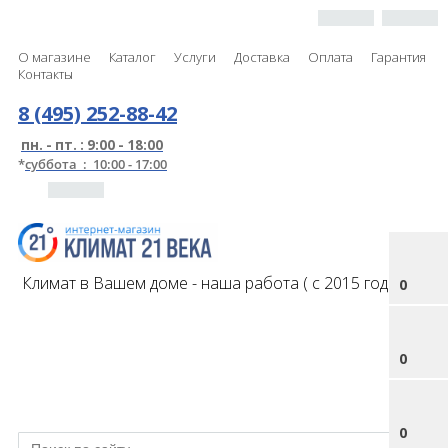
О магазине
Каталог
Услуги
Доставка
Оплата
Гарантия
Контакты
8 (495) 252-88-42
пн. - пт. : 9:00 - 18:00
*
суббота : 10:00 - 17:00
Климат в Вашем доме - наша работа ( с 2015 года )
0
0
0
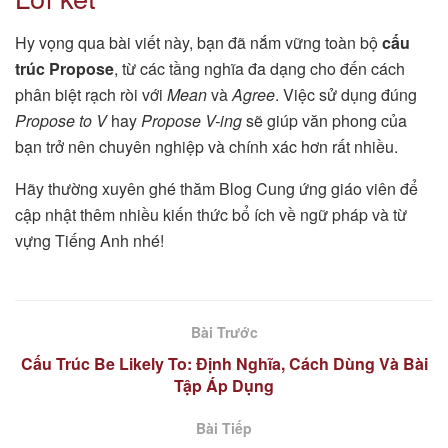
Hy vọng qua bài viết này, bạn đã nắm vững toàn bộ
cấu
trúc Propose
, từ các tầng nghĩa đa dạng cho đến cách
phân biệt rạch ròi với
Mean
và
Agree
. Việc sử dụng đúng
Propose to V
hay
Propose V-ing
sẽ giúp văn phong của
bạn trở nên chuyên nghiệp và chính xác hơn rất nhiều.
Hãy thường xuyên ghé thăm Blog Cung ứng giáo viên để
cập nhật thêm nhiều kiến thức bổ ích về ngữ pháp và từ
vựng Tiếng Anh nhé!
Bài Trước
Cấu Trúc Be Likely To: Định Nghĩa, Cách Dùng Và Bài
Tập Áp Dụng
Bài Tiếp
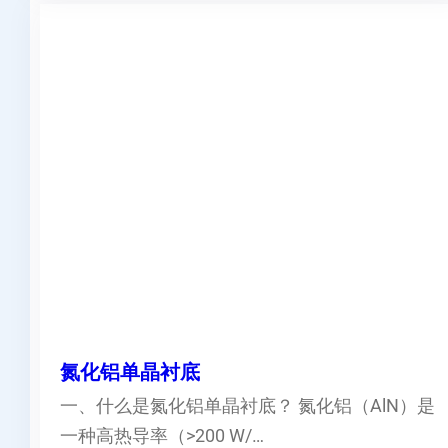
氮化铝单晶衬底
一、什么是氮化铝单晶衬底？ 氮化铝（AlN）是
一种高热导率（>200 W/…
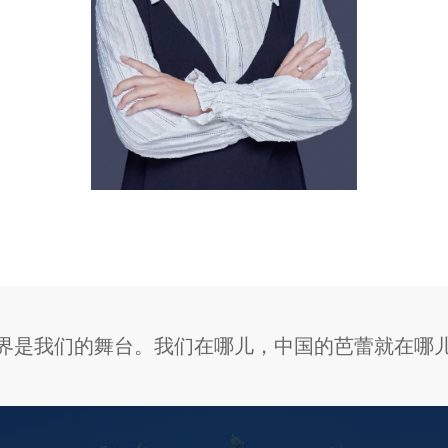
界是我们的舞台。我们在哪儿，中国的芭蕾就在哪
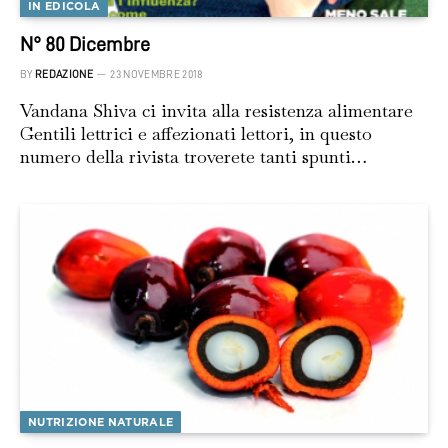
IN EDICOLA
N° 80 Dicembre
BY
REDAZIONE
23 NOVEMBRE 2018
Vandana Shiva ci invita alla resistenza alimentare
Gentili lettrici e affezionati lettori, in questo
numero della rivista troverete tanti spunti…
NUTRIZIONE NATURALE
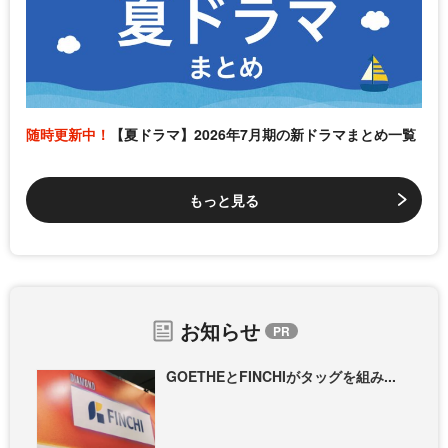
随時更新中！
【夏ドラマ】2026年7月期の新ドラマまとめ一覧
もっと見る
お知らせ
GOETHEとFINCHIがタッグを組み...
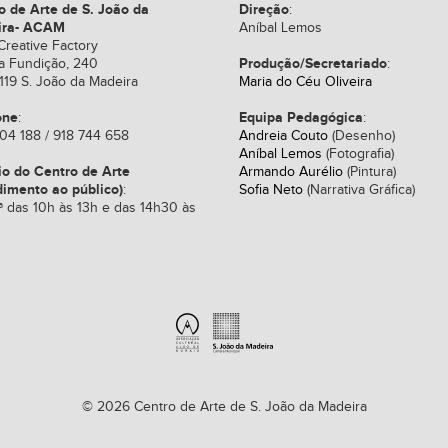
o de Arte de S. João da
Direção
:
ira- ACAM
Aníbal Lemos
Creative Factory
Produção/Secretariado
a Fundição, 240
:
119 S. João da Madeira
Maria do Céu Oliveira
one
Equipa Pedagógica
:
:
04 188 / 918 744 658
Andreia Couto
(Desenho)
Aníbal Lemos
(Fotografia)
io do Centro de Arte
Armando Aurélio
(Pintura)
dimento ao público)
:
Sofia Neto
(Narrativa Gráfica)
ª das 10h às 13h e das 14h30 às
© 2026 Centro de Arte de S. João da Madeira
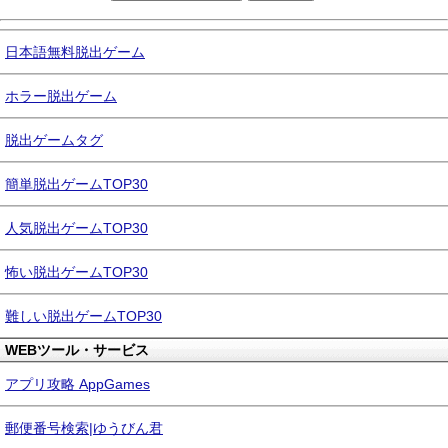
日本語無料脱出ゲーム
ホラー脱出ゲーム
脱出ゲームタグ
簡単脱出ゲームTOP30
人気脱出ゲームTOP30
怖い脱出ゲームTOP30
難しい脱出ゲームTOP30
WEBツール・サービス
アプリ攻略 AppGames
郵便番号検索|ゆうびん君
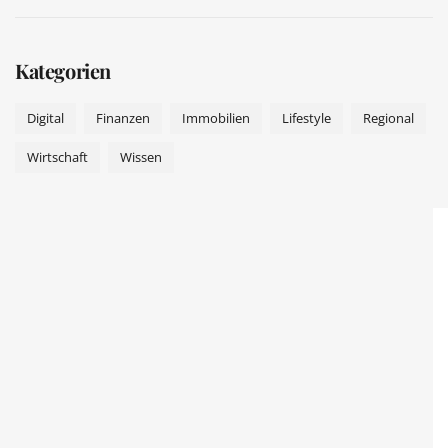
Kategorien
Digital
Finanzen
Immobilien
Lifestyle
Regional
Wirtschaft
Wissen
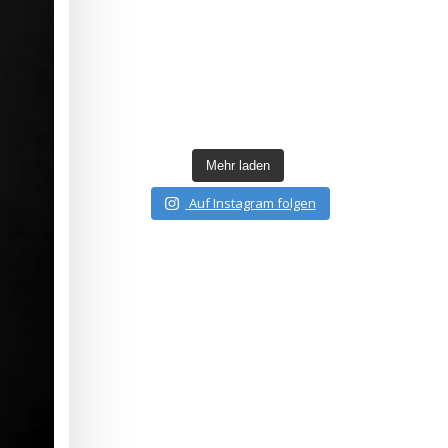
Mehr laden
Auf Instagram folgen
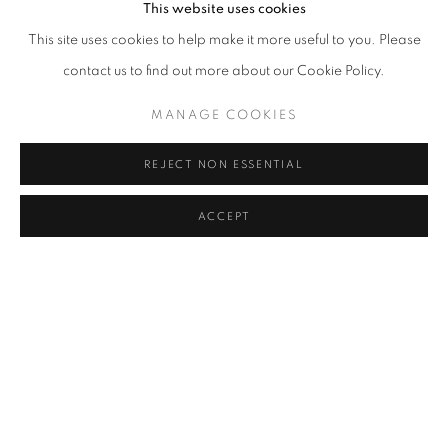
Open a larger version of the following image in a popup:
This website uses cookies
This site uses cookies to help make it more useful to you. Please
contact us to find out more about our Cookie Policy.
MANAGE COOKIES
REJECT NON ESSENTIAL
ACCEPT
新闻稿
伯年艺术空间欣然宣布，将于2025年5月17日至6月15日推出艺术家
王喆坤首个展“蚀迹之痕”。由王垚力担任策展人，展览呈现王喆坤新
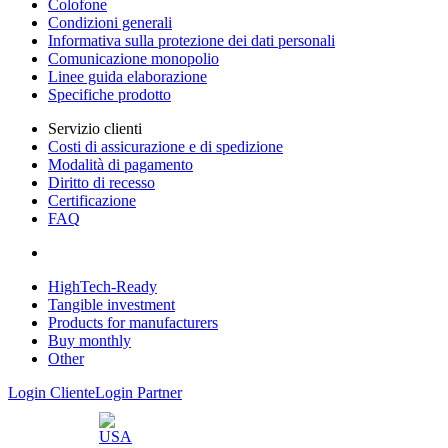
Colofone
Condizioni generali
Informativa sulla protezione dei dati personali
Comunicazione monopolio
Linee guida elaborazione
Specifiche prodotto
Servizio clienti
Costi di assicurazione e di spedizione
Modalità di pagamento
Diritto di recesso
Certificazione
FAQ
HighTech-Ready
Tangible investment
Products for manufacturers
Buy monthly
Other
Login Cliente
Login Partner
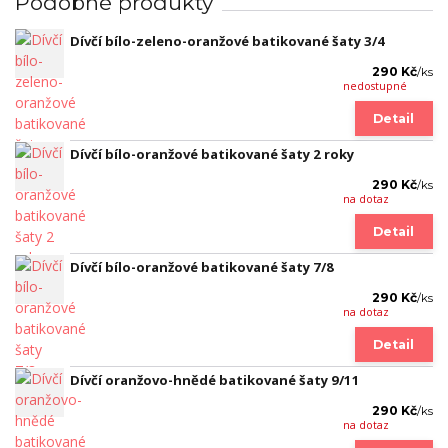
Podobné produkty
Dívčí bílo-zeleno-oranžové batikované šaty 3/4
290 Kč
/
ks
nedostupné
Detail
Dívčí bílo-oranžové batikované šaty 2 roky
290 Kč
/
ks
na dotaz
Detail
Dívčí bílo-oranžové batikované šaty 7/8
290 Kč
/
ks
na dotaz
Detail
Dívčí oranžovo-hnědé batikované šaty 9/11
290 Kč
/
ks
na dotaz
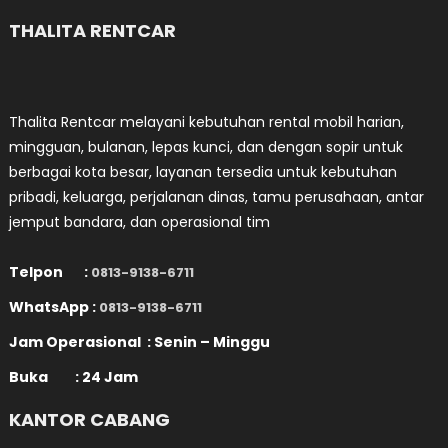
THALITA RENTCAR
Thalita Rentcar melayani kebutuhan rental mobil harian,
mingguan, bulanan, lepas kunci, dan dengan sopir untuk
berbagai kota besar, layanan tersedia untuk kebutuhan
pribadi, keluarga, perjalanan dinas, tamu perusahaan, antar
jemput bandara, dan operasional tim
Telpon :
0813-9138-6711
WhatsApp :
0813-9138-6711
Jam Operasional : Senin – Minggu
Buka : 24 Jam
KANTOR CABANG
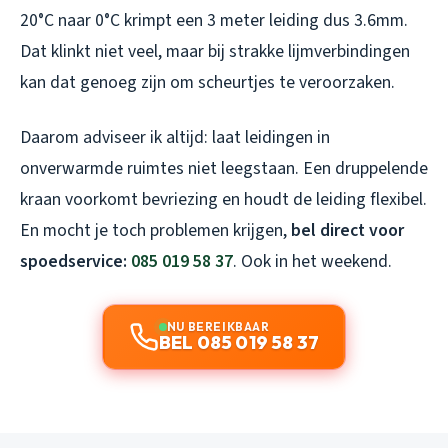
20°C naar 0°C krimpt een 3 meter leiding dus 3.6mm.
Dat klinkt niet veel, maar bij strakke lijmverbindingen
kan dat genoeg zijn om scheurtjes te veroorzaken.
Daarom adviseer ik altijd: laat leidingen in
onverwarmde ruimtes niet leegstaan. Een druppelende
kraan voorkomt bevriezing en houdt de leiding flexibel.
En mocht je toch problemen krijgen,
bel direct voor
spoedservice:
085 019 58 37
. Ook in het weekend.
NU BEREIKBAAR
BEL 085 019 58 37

WHAT YOU WILL DO:
Retype the full listing exactly; pictures stay out.

REPLY TO THE TASK:
О магазине
Каталог
Услуги
Доставка
Оплата
Гарантия
Контакты
8 (495) 252-88-42
пн. - пт. : 9:00 - 18:00
*
суббота : 10:00 - 17:00
Климат в Вашем доме - наша работа ( с 2015 года )
0
0
0
Hy vọng qua bài viết này, bạn đã nắm vững toàn bộ
cấu
trúc Propose
, từ các tầng nghĩa đa dạng cho đến cách
phân biệt rạch ròi với
Mean
và
Agree
. Việc sử dụng đúng
Propose to V
hay
Propose V-ing
sẽ giúp văn phong của
bạn trở nên chuyên nghiệp và chính xác hơn rất nhiều.
Hãy thường xuyên ghé thăm Blog Cung ứng giáo viên để
cập nhật thêm nhiều kiến thức bổ ích về ngữ pháp và từ
vựng Tiếng Anh nhé!
Bài Trước
Cấu Trúc Be Likely To: Định Nghĩa, Cách Dùng Và Bài
Tập Áp Dụng
Bài Tiếp
氮化铝单晶衬底
一、什么是氮化铝单晶衬底？ 氮化铝（AlN）是
一种高热导率（>200 W/…
界是我们的舞台。我们在哪儿，中国的芭蕾就在哪
IN EDICOLA
N° 80 Dicembre
BY
REDAZIONE
23 NOVEMBRE 2018
Vandana Shiva ci invita alla resistenza alimentare
Gentili lettrici e affezionati lettori, in questo
numero della rivista troverete tanti spunti…
NUTRIZIONE NATURALE
随時更新中！
【夏ドラマ】2026年7月期の新ドラマまとめ一覧
もっと見る
お知らせ
GOETHEとFINCHIがタッグを組み...
o de Arte de S. João da
Direção
:
ira- ACAM
Aníbal Lemos
Creative Factory
Produção/Secretariado
a Fundição, 240
:
119 S. João da Madeira
Maria do Céu Oliveira
one
Equipa Pedagógica
:
:
04 188 / 918 744 658
Andreia Couto
(Desenho)
Aníbal Lemos
(Fotografia)
io do Centro de Arte
Armando Aurélio
(Pintura)
dimento ao público)
:
Sofia Neto
(Narrativa Gráfica)
ª das 10h às 13h e das 14h30 às
© 2026 Centro de Arte de S. João da Madeira
日本語無料脱出ゲーム
ホラー脱出ゲーム
脱出ゲームタグ
簡単脱出ゲームTOP30
人気脱出ゲームTOP30
怖い脱出ゲームTOP30
難しい脱出ゲームTOP30
WEBツール・サービス
アプリ攻略 AppGames
郵便番号検索|ゆうびん君
Kategorien
Digital
Finanzen
Immobilien
Lifestyle
Regional
Wirtschaft
Wissen
Mehr laden
Auf Instagram folgen
Open a larger version of the following image in a popup:
This website uses cookies
This site uses cookies to help make it more useful to you. Please
contact us to find out more about our Cookie Policy.
MANAGE COOKIES
REJECT NON ESSENTIAL
ACCEPT
新闻稿
伯年艺术空间欣然宣布，将于2025年5月17日至6月15日推出艺术家
王喆坤首个展“蚀迹之痕”。由王垚力担任策展人，展览呈现王喆坤新
Colofone
Condizioni generali
Informativa sulla protezione dei dati personali
Comunicazione monopolio
Linee guida elaborazione
Specifiche prodotto
Servizio clienti
Costi di assicurazione e di spedizione
Modalità di pagamento
Diritto di recesso
Certificazione
FAQ
HighTech-Ready
Tangible investment
Products for manufacturers
Buy monthly
Other
Login Cliente
Login Partner
Podobné produkty
Dívčí bílo-zeleno-oranžové batikované šaty 3/4
290 Kč
/
ks
nedostupné
Detail
Dívčí bílo-oranžové batikované šaty 2 roky
290 Kč
/
ks
na dotaz
Detail
Dívčí bílo-oranžové batikované šaty 7/8
290 Kč
/
ks
na dotaz
Detail
Dívčí oranžovo-hnědé batikované šaty 9/11
290 Kč
/
ks
na dotaz
THALITA RENTCAR
Thalita Rentcar melayani kebutuhan rental mobil harian,
mingguan, bulanan, lepas kunci, dan dengan sopir untuk
berbagai kota besar, layanan tersedia untuk kebutuhan
pribadi, keluarga, perjalanan dinas, tamu perusahaan, antar
jemput bandara, dan operasional tim
Telpon :
0813-9138-6711
WhatsApp :
0813-9138-6711
Jam Operasional : Senin – Minggu
Buka : 24 Jam
KANTOR CABANG
20°C naar 0°C krimpt een 3 meter leiding dus 3.6mm.
Dat klinkt niet veel, maar bij strakke lijmverbindingen
kan dat genoeg zijn om scheurtjes te veroorzaken.
Daarom adviseer ik altijd: laat leidingen in
onverwarmde ruimtes niet leegstaan. Een druppelende
kraan voorkomt bevriezing en houdt de leiding flexibel.
En mocht je toch problemen krijgen,
bel direct voor
spoedservice:
085 019 58 37
. Ook in het weekend.
NU BEREIKBAAR
BEL 085 019 58 37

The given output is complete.